# Will DTG work on combed thermal fabric (waffle knit)???



## shaneT (May 11, 2010)

Will a DTG process work on thermal tees? Have a large order and client is interested in getting DTG prints on thermal shirts. Has anyone had any experience with this? Please advise!! 

THANKS!


----------



## equipmentzone (Mar 26, 2008)

shaneT said:


> Will a DTG process work on thermal tees? Have a large order and client is interested in getting DTG prints on thermal shirts. Has anyone had any experience with this? Please advise!!
> 
> THANKS!



Being cotton, they should be able to be printed. I would suggest getting a few of the specific type that the customer wants and trying it out before committing to the order.
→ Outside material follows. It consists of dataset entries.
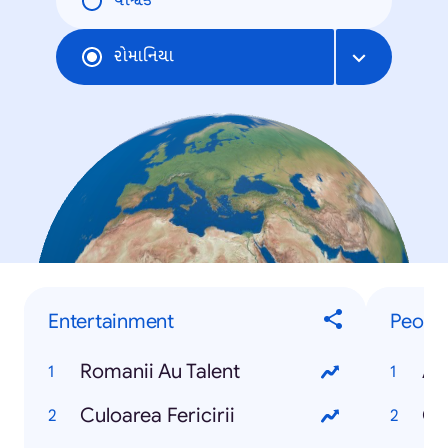
વૈશ્વિક
રોમાનિયા
Entertainment
Peopl
Romanii Au Talent
Am
Culoarea Fericirii
Oa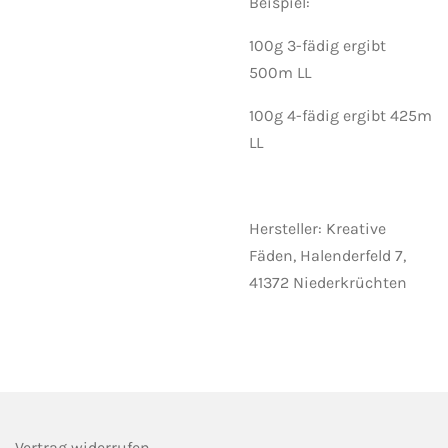
Beispiel:
100g 3-fädig ergibt
500m LL
100g 4-fädig ergibt 425m
LL
Hersteller: Kreative
Fäden, Halenderfeld 7,
41372 Niederkrüchten
Vertrag widerrufen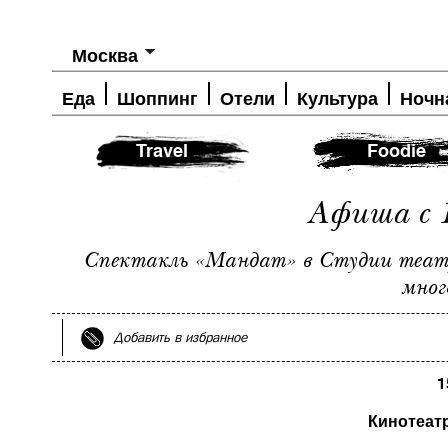
Москва
Еда
Шоппинг
Отели
Культура
Ночн
Travel
Foodie
Афиша с 1
Спектакль «Мандат» в Студии театр
мног
Добавить в избранное
1
Кинотеат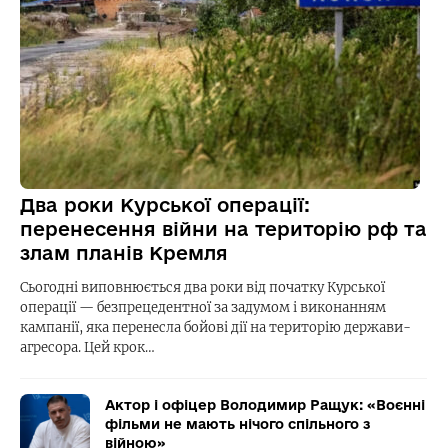
Два роки Курської операції:
перенесення війни на територію рф та
злам планів Кремля
Сьогодні виповнюється два роки від початку Курської
операції — безпрецедентної за задумом і виконанням
кампанії, яка перенесла бойові дії на територію держави-
агресора. Цей крок…
Актор і офіцер Володимир Ращук: «Воєнні
фільми не мають нічого спільного з
війною»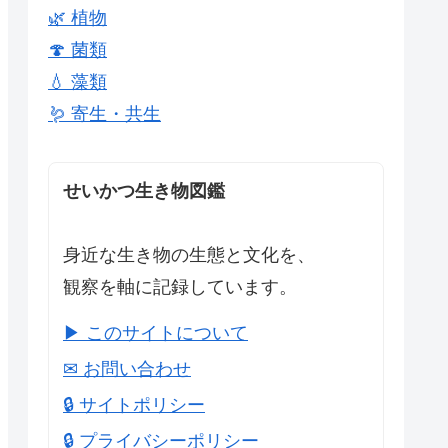
🌿 植物
🍄 菌類
💧 藻類
🪱 寄生・共生
せいかつ生き物図鑑
身近な生き物の生態と文化を、
観察を軸に記録しています。
▶ このサイトについて
✉ お問い合わせ
🔒 サイトポリシー
🔒 プライバシーポリシー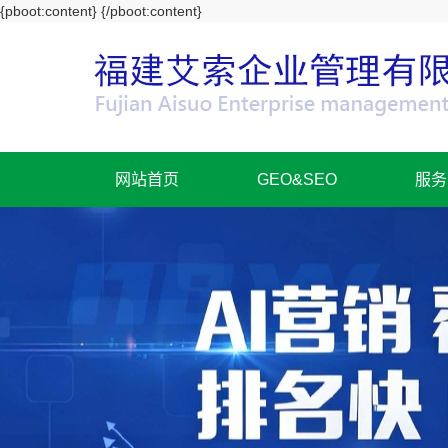
{pboot:content}
{/pboot:content}
网站首页
GEO&SEO
服务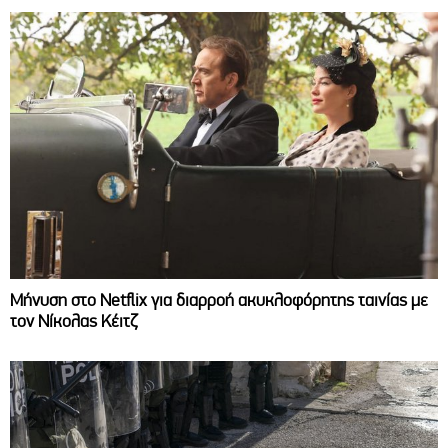
Μήνυση στο Netflix για διαρροή ακυκλοφόρητης ταινίας με
τον Νίκολας Κέιτζ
Just to be absolutely sure.

_


----------



## equipmentzone (Mar 26, 2008)

If you do print them please post on how they work out. 

_


----------



## 102557 (Mar 6, 2010)

Thermal cotton shirts shouldn't be a problem, some have a deeper rib then others. just experiment with a sample.. I suggest using image armor pretreat and go on the heavy side for application to make sure it penetrates well..


----------



## equipmentzone (Mar 26, 2008)

shaneT said:


> Will a DTG process work on thermal tees? Have a large order and client is interested in getting DTG prints on thermal shirts. Has anyone had any experience with this? Please advise!!
> 
> THANKS!



You're going to find that your print image will probably not be as sharp as when printing on a flat material because of the "gullys" in the thermal material. Will be somewhat similar to printing on pique golf shirts where the material there too has valleys.

_


----------